A single blood sample can detect pregnant women who are at risk of pre-eclampsia, new research has found.
Researchers analysed the blood of expectant mothers and found genetic material that identified those at risk of the condition.
They suggested their findings could help spot complications before symptoms were experienced.
Using a cutting-edge sequencing approach, we were able to detect cell-free RNA in the blood of pregnant women. These provided a molecular signature that can be used to identify women at risk of pre-eclampsia
Professor Rachel Tribe
Pre-eclampsia mostly affects women during the second half of pregnancy and is often found during checks for high blood pressure and protein in the urine.
In some cases, women can experience swelling of the feet, ankles, face and hands, severe headache, vision problems or pain just below the ribs.
The condition affects up to one in 12 pregnancies and is a significant cause of maternal morbidity. It is also a cause of a higher risk of cardiovascular disease.
While most cases of pre-eclampsia are diagnosed in the third trimester when the woman experiences symptoms, researchers suggest this study could widen the window of detection and lead to quicker intervention.
Excitingly, this requires only a single blood sample and has potential to identify women at risk much earlier in pregnancy so that they can be more closely monitored and treated by the clinicians involved
Professor Rachel Tribe
Professor Rachel Tribe, from the department of women and children’s health at King’s College London, said: “Using a cutting-edge sequencing approach, we were able to detect cell-free RNA (cfRNA) in the blood of pregnant women.
“These provided a molecular signature that can be used to identify women at risk of pre-eclampsia.
“Excitingly, this requires only a single blood sample and has potential to identify women at risk much earlier in pregnancy so that they can be more closely monitored and treated by the clinicians involved.”
The team studied 2,500 blood samples from cohorts that included multiple ethnicities, nationalities, socioeconomic contexts and geographic locations.
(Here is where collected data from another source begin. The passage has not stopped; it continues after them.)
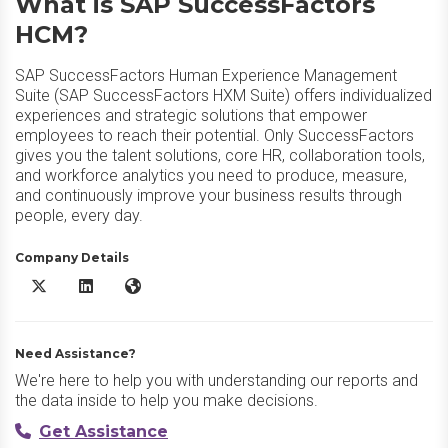
What is SAP SuccessFactors
HCM?
SAP SuccessFactors Human Experience Management
Suite (SAP SuccessFactors HXM Suite) offers individualized
experiences and strategic solutions that empower
employees to reach their potential. Only SuccessFactors
gives you the talent solutions, core HR, collaboration tools,
and workforce analytics you need to produce, measure,
and continuously improve your business results through
people, every day.
Company Details
SAP SuccessFactors HCM X/Twitter
SAP SuccessFactors HCM LinkedIn
SAP SuccessFactors HCM Website
Need Assistance?
We're here to help you with understanding our reports and
the data inside to help you make decisions.
Get Assistance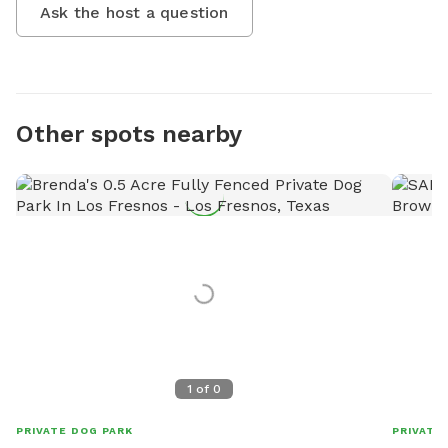
Ask the host a question
Other spots nearby
1
of
0
PRIVATE DOG PARK
PRIVATE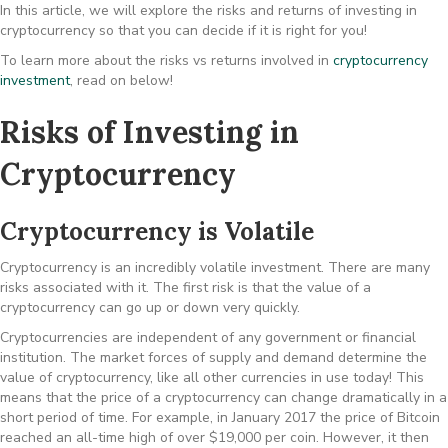
In this article, we will explore the risks and returns of investing in
cryptocurrency so that you can decide if it is right for you!
To learn more about the risks vs returns involved in
cryptocurrency
investment
, read on below!
Risks of Investing in
Cryptocurrency
Cryptocurrency is Volatile
Cryptocurrency is an incredibly volatile investment. There are many
risks associated with it. The first risk is that the value of a
cryptocurrency can go up or down very quickly.
Cryptocurrencies are independent of any government or financial
institution. The market forces of supply and demand determine the
value of cryptocurrency, like all other currencies in use today! This
means that the price of a cryptocurrency can change dramatically in a
short period of time. For example, in January 2017 the price of Bitcoin
reached an all-time high of over $19,000 per coin. However, it then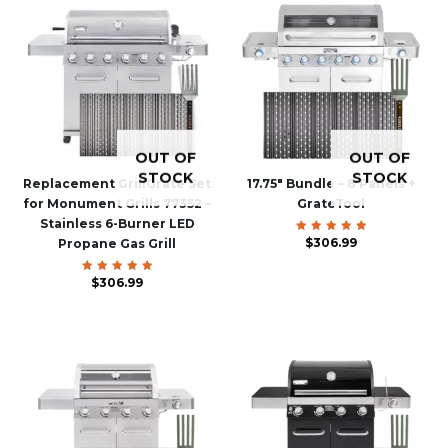
OUT OF
OUT OF
STOCK
STOCK
Replacement GrillGrate Set
17.75″ Bundle – 8 Panels +
for Monument Grills 77352 –
GrateTool
Stainless 6-Burner LED
$
Rated
306.99
Propane Gas Grill
5.00
out of 5
$
Rated
306.99
5.00
out of 5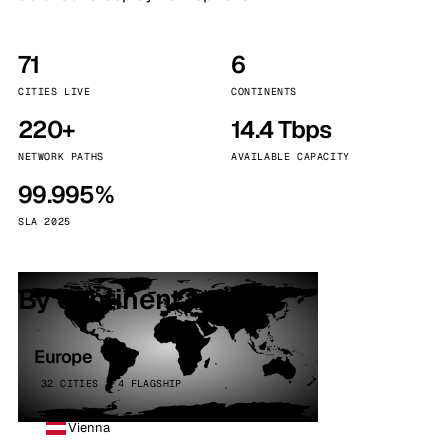
71
6
CITIES LIVE
CONTINENTS
220+
14.4 Tbps
NETWORK PATHS
AVAILABLE CAPACITY
99.995%
SLA 2025
By continent
Europe
32 CITIES · 4 FLAGSHIP
Vienna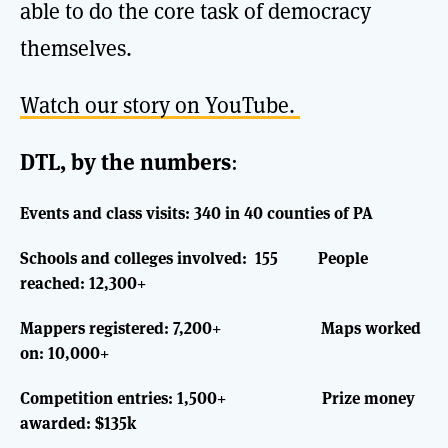
able to do the core task of democracy
themselves.
Watch our story on YouTube.
DTL, by the numbers
:
Events and class visits: 340 in 40 counties of PA
Schools and colleges involved: 155
People
reached: 12,300+
Mappers registered: 7,200+ Maps worked
on: 10,000+
Competition entries: 1,500+ Prize money
awarded: $135k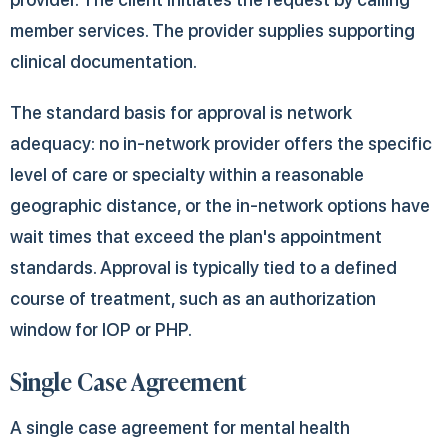
member services. The provider supplies supporting
clinical documentation.
The standard basis for approval is network
adequacy: no in-network provider offers the specific
level of care or specialty within a reasonable
geographic distance, or the in-network options have
wait times that exceed the plan's appointment
standards. Approval is typically tied to a defined
course of treatment, such as an authorization
window for IOP or PHP.
Single Case Agreement
A single case agreement for mental health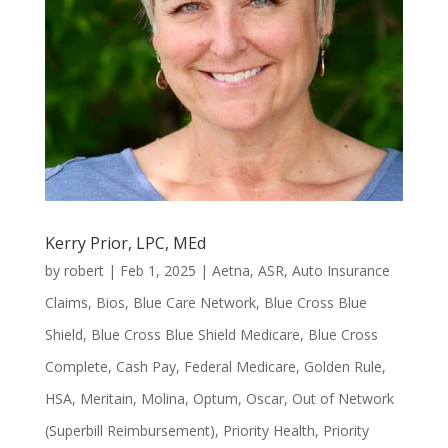
Kerry Prior, LPC, MEd
by
robert
|
Feb 1, 2025
|
Aetna
,
ASR
,
Auto Insurance
Claims
,
Bios
,
Blue Care Network
,
Blue Cross Blue
Shield
,
Blue Cross Blue Shield Medicare
,
Blue Cross
Complete
,
Cash Pay
,
Federal Medicare
,
Golden Rule
,
HSA
,
Meritain
,
Molina
,
Optum
,
Oscar
,
Out of Network
(Superbill Reimbursement)
,
Priority Health
,
Priority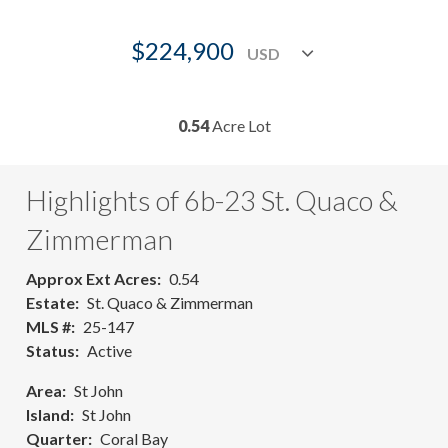
$224,900
0.54
Acre Lot
Highlights of 6b-23 St. Quaco &
Zimmerman
Approx Ext Acres
0.54
Estate
St. Quaco & Zimmerman
MLS #
25-147
Status
Active
Area
St John
Island
St John
Quarter
Coral Bay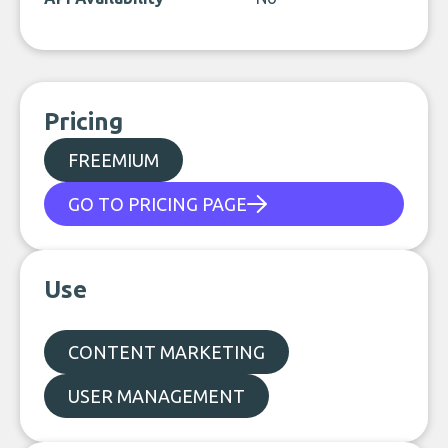
Pricing
FREEMIUM
GO TO PRICING PAGE
Use
CONTENT MARKETING
USER MANAGEMENT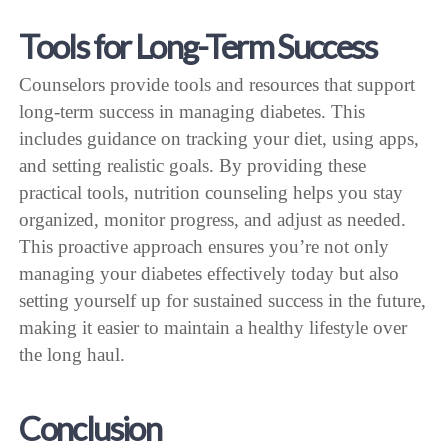
Tools for Long-Term Success
Counselors provide tools and resources that support
long-term success in managing diabetes. This
includes guidance on tracking your diet, using apps,
and setting realistic goals. By providing these
practical tools, nutrition counseling helps you stay
organized, monitor progress, and adjust as needed.
This proactive approach ensures you’re not only
managing your diabetes effectively today but also
setting yourself up for sustained success in the future,
making it easier to maintain a healthy lifestyle over
the long haul.
Conclusion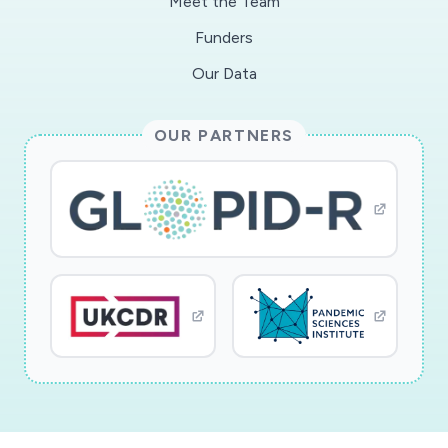
Meet the Team
Funders
Our Data
OUR PARTNERS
They examined the anonymised cell-free RNA (cfRNA) profiles – signals from the foetus and pregnant mother’s tissues – that reflect foetal development and healthy pregnancy progression.
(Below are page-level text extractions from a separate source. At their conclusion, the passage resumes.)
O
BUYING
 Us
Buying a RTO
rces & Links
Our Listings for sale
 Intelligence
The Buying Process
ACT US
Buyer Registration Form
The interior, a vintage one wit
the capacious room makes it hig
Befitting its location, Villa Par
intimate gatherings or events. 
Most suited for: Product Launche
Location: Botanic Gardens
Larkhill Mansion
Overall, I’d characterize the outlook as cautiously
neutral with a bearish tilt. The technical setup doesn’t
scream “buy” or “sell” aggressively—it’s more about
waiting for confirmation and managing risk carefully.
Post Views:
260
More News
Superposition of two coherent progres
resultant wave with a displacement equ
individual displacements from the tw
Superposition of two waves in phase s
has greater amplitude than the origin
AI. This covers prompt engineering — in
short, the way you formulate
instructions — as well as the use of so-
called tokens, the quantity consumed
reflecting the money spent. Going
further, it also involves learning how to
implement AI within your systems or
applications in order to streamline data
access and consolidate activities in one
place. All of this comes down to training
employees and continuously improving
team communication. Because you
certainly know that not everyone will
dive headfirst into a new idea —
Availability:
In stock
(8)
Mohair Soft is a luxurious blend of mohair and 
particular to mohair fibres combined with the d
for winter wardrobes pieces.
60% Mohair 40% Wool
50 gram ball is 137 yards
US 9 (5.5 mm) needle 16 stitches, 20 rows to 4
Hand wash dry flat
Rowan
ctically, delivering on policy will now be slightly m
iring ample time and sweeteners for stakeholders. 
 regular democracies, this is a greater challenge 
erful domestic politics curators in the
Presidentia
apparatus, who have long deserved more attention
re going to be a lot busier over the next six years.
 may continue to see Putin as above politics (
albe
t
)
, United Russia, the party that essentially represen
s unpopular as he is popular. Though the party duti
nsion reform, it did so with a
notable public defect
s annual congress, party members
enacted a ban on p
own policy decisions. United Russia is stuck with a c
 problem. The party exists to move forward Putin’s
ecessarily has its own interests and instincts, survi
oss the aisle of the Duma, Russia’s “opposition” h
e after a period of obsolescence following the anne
Researchers identified the signals which deviate from those of a healthy pregnancy.
Using machine-learning to analyse tens of thousands of RNA messages from the mother, baby and placenta, the Mirvie RNA platform can identify 75% of women who go on to develop pre-eclampsia, the study suggested.
Researchers hope this test can be widened to investigate other pregnancy complications, such as preterm birth.
The study, published in Nature involved researchers from King’s College London and Guy’s and St Thomas’ NHS Foundation Trust in partnership with Mirvie.
The research was supported by the National Institute for Health Research (NIHR) through the NIHR Guy’s and St Thomas’ Biomedical Research Centre and an NIHR Doctoral Research Fellowship.